Lack of Oversight

The IG findings also suggested that lack of concrete oversight exists on a national level as well.

“VA’s [national] HIM leaders said they provide guidance in the form of practice briefs, fact sheets, or ‘fireside chats’ to medical facility HIM leaders. This guidance is intended to provide potential solutions to track, monitor, define, and fix backlogs,” the audit team reported. “The guidance is not distributed through official publication channels; therefore it is not consistently implemented by medical facility directors.”

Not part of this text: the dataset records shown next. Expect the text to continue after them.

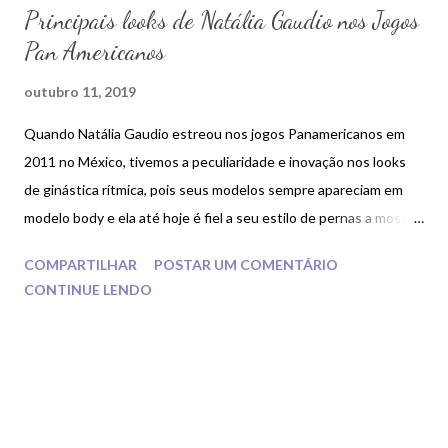
Principais looks de Natália Gaudio nos Jogos
Pan Americanos
outubro 11, 2019
Quando Natália Gaudio estreou nos jogos Panamericanos em
2011 no México, tivemos a peculiaridade e inovação nos looks
de ginástica rítmica, pois seus modelos sempre apareciam em
modelo body e ela até hoje é fiel a seu estilo de pernas a mostra
.
COMPARTILHAR
POSTAR UM COMENTÁRIO
CONTINUE LENDO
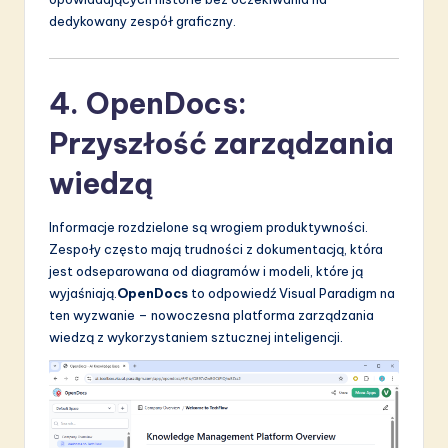
dedykowany zespół graficzny.
4. OpenDocs:
Przyszłość zarządzania
wiedzą
Informacje rozdzielone są wrogiem produktywności.
Zespoły często mają trudności z dokumentacją, która
jest odseparowana od diagramów i modeli, które ją
wyjaśniają.
OpenDocs
to odpowiedź Visual Paradigm na
ten wyzwanie – nowoczesna platforma zarządzania
wiedzą z wykorzystaniem sztucznej inteligencji.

Staffing shortages also had a significant effect. Of the 78 facilities where the audit team interviewed staff remotely, 57 reported personnel shortages or turnover as a cause of their backlog. Officials at one site reported that, due to budget concerns at the VISN level, the facility had adopted a ceiling on full-time equivalent hires. Healthcare provider positions received priority, while open positions for document scanners remained unfilled.

Facilities reported a significant disparity in the number of staff at each facility. One hospital had 14 authorized staff to provide scanning and indexing services for 44,000 veterans. Another facility served 46,000 veterans but had only three authorized staff.

The report included nine recommendations from the audit team, including implementing formal national controls to monitor the backlog; directing VISNs and facilities with a backlog to allocate more staff; implementing standardized quality assurance procedures to prevent illegible scanned documents; and ensuring that original documents are retained until quality of the scanning is verified. VA concurred with all of the OIG recommendations and expects to have addressed all of them by July 2020.